I need the number of lines in the listing below that include the string "click", and only that number.

Data for the task START

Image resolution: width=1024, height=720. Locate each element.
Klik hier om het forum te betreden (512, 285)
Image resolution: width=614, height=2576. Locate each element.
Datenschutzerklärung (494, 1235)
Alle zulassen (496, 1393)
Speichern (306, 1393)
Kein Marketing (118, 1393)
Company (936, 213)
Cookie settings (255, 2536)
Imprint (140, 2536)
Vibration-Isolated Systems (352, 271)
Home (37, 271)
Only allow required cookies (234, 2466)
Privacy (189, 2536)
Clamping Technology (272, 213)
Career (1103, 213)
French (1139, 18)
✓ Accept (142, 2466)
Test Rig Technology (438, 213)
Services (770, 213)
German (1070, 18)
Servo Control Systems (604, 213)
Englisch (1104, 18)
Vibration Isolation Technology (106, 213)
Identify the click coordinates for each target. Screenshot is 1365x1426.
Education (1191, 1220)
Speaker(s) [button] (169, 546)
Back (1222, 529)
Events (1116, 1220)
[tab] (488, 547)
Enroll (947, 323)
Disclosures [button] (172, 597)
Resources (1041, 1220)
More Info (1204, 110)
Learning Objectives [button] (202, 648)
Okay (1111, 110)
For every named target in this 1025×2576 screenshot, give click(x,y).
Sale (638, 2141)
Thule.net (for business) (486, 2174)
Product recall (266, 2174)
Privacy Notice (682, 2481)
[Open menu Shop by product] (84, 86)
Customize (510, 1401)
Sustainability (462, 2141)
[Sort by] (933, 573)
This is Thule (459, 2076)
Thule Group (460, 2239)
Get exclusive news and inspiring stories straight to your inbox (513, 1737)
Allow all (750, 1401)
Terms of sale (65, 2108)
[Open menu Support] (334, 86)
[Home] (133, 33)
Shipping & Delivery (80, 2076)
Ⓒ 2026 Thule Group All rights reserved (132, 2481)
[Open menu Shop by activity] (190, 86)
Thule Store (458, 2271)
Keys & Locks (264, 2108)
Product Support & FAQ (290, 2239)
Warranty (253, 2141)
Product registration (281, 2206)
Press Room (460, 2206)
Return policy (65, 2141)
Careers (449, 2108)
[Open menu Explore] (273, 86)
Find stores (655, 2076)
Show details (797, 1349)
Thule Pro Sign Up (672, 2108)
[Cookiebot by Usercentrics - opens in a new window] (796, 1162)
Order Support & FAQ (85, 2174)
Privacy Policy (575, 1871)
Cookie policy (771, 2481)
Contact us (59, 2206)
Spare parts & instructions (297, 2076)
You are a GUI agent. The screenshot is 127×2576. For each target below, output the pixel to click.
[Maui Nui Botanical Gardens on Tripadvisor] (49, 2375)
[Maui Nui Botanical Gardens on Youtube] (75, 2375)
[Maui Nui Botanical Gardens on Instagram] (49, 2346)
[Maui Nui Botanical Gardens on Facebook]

Data for the task END

**Answer for this exercise:** 3